### YOUR OBJECTIVE
Type out the data below in its entirety, exactly as given.

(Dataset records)
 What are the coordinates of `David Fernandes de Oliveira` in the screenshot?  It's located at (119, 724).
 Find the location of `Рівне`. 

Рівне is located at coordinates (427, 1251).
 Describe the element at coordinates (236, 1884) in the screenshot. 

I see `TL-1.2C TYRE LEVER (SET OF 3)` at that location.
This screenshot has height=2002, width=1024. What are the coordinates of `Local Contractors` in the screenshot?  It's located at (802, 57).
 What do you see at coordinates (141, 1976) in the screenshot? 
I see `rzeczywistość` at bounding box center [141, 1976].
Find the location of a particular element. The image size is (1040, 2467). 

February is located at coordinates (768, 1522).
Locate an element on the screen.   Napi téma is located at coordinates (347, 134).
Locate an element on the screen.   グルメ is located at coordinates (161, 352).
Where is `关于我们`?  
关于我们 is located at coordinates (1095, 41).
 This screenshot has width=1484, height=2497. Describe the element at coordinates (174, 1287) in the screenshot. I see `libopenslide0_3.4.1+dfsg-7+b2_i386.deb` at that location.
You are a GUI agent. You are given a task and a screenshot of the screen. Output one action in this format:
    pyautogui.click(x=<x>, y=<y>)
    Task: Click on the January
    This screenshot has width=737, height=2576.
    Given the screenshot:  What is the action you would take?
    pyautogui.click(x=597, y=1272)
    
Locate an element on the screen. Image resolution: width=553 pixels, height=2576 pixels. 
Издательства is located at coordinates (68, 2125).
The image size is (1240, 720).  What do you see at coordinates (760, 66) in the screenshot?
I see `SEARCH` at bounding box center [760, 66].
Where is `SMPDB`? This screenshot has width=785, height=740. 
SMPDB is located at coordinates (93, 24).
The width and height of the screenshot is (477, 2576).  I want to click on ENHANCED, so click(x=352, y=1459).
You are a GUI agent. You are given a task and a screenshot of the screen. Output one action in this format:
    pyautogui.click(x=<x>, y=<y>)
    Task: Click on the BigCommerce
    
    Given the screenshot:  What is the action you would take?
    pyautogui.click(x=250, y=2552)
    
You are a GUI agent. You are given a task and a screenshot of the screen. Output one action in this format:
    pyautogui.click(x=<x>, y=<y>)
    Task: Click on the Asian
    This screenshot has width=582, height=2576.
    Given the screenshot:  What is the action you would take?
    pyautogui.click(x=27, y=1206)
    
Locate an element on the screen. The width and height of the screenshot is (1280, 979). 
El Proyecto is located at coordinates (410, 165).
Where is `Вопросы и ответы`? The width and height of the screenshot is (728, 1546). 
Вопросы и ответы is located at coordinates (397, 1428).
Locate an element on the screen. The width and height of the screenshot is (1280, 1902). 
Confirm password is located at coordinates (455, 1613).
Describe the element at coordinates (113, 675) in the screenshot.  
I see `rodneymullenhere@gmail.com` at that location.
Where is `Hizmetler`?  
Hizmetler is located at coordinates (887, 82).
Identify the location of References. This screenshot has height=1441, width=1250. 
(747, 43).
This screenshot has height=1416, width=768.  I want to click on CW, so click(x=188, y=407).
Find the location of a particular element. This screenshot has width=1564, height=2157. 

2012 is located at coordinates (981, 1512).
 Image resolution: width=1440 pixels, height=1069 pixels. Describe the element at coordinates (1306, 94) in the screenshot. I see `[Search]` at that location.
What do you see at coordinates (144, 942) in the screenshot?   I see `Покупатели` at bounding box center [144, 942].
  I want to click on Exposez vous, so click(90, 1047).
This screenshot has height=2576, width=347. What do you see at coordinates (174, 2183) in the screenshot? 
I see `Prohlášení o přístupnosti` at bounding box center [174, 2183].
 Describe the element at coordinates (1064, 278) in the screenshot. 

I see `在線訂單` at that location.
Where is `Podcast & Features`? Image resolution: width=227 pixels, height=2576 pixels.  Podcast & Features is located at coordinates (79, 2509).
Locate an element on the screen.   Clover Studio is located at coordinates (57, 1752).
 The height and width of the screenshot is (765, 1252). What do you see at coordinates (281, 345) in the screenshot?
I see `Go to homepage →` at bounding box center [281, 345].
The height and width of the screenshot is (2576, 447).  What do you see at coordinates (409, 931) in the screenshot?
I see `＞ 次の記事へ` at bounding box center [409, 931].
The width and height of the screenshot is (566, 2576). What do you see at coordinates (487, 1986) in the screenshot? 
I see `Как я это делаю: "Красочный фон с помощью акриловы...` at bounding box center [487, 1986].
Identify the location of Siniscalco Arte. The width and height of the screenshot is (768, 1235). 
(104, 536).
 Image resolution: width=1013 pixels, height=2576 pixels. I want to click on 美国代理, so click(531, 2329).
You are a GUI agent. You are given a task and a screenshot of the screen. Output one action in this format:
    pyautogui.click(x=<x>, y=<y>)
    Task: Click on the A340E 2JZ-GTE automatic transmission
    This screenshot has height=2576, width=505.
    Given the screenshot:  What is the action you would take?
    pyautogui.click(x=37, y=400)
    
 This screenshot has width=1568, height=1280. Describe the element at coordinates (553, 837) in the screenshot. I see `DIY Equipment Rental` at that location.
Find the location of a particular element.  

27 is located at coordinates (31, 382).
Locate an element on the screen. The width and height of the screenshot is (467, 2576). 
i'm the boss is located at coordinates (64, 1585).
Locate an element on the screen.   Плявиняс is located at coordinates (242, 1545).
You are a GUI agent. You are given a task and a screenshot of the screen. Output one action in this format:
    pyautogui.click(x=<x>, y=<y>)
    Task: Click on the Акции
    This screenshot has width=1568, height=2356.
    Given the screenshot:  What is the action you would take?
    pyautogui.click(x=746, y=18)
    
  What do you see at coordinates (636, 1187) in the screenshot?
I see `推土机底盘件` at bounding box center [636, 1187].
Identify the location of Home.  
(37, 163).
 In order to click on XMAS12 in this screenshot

### PROBLEM SOLUTION
 What are the coordinates of `David Fernandes de Oliveira` in the screenshot?  It's located at (119, 724).
 Find the location of `Рівне`. 

Рівне is located at coordinates (427, 1251).
 Describe the element at coordinates (236, 1884) in the screenshot. 

I see `TL-1.2C TYRE LEVER (SET OF 3)` at that location.
This screenshot has height=2002, width=1024. What are the coordinates of `Local Contractors` in the screenshot?  It's located at (802, 57).
 What do you see at coordinates (141, 1976) in the screenshot? 
I see `rzeczywistość` at bounding box center [141, 1976].
Find the location of a particular element. The image size is (1040, 2467). 

February is located at coordinates (768, 1522).
Locate an element on the screen.   Napi téma is located at coordinates (347, 134).
Locate an element on the screen.   グルメ is located at coordinates (161, 352).
Where is `关于我们`?  
关于我们 is located at coordinates (1095, 41).
 This screenshot has width=1484, height=2497. Describe the element at coordinates (174, 1287) in the screenshot. I see `libopenslide0_3.4.1+dfsg-7+b2_i386.deb` at that location.
You are a GUI agent. You are given a task and a screenshot of the screen. Output one action in this format:
    pyautogui.click(x=<x>, y=<y>)
    Task: Click on the January
    This screenshot has width=737, height=2576.
    Given the screenshot:  What is the action you would take?
    pyautogui.click(x=597, y=1272)
    
Locate an element on the screen. Image resolution: width=553 pixels, height=2576 pixels. 
Издательства is located at coordinates (68, 2125).
The image size is (1240, 720).  What do you see at coordinates (760, 66) in the screenshot?
I see `SEARCH` at bounding box center [760, 66].
Where is `SMPDB`? This screenshot has width=785, height=740. 
SMPDB is located at coordinates (93, 24).
The width and height of the screenshot is (477, 2576).  I want to click on ENHANCED, so click(x=352, y=1459).
You are a GUI agent. You are given a task and a screenshot of the screen. Output one action in this format:
    pyautogui.click(x=<x>, y=<y>)
    Task: Click on the BigCommerce
    
    Given the screenshot:  What is the action you would take?
    pyautogui.click(x=250, y=2552)
    
You are a GUI agent. You are given a task and a screenshot of the screen. Output one action in this format:
    pyautogui.click(x=<x>, y=<y>)
    Task: Click on the Asian
    This screenshot has width=582, height=2576.
    Given the screenshot:  What is the action you would take?
    pyautogui.click(x=27, y=1206)
    
Locate an element on the screen. The width and height of the screenshot is (1280, 979). 
El Proyecto is located at coordinates (410, 165).
Where is `Вопросы и ответы`? The width and height of the screenshot is (728, 1546). 
Вопросы и ответы is located at coordinates (397, 1428).
Locate an element on the screen. The width and height of the screenshot is (1280, 1902). 
Confirm password is located at coordinates (455, 1613).
Describe the element at coordinates (113, 675) in the screenshot.  
I see `rodneymullenhere@gmail.com` at that location.
Where is `Hizmetler`?  
Hizmetler is located at coordinates (887, 82).
Identify the location of References. This screenshot has height=1441, width=1250. 
(747, 43).
This screenshot has height=1416, width=768.  I want to click on CW, so click(x=188, y=407).
Find the location of a particular element. This screenshot has width=1564, height=2157. 

2012 is located at coordinates (981, 1512).
 Image resolution: width=1440 pixels, height=1069 pixels. Describe the element at coordinates (1306, 94) in the screenshot. I see `[Search]` at that location.
What do you see at coordinates (144, 942) in the screenshot?   I see `Покупатели` at bounding box center [144, 942].
  I want to click on Exposez vous, so click(90, 1047).
This screenshot has height=2576, width=347. What do you see at coordinates (174, 2183) in the screenshot? 
I see `Prohlášení o přístupnosti` at bounding box center [174, 2183].
 Describe the element at coordinates (1064, 278) in the screenshot. 

I see `在線訂單` at that location.
Where is `Podcast & Features`? Image resolution: width=227 pixels, height=2576 pixels.  Podcast & Features is located at coordinates (79, 2509).
Locate an element on the screen.   Clover Studio is located at coordinates (57, 1752).
 The height and width of the screenshot is (765, 1252). What do you see at coordinates (281, 345) in the screenshot?
I see `Go to homepage →` at bounding box center [281, 345].
The height and width of the screenshot is (2576, 447).  What do you see at coordinates (409, 931) in the screenshot?
I see `＞ 次の記事へ` at bounding box center [409, 931].
The width and height of the screenshot is (566, 2576). What do you see at coordinates (487, 1986) in the screenshot? 
I see `Как я это делаю: "Красочный фон с помощью акриловы...` at bounding box center [487, 1986].
Identify the location of Siniscalco Arte. The width and height of the screenshot is (768, 1235). 
(104, 536).
 Image resolution: width=1013 pixels, height=2576 pixels. I want to click on 美国代理, so click(531, 2329).
You are a GUI agent. You are given a task and a screenshot of the screen. Output one action in this format:
    pyautogui.click(x=<x>, y=<y>)
    Task: Click on the A340E 2JZ-GTE automatic transmission
    This screenshot has height=2576, width=505.
    Given the screenshot:  What is the action you would take?
    pyautogui.click(x=37, y=400)
    
 This screenshot has width=1568, height=1280. Describe the element at coordinates (553, 837) in the screenshot. I see `DIY Equipment Rental` at that location.
Find the location of a particular element.  

27 is located at coordinates (31, 382).
Locate an element on the screen. The width and height of the screenshot is (467, 2576). 
i'm the boss is located at coordinates (64, 1585).
Locate an element on the screen.   Плявиняс is located at coordinates (242, 1545).
You are a GUI agent. You are given a task and a screenshot of the screen. Output one action in this format:
    pyautogui.click(x=<x>, y=<y>)
    Task: Click on the Акции
    This screenshot has width=1568, height=2356.
    Given the screenshot:  What is the action you would take?
    pyautogui.click(x=746, y=18)
    
  What do you see at coordinates (636, 1187) in the screenshot?
I see `推土机底盘件` at bounding box center [636, 1187].
Identify the location of Home.  
(37, 163).
 In order to click on XMAS12 in this screenshot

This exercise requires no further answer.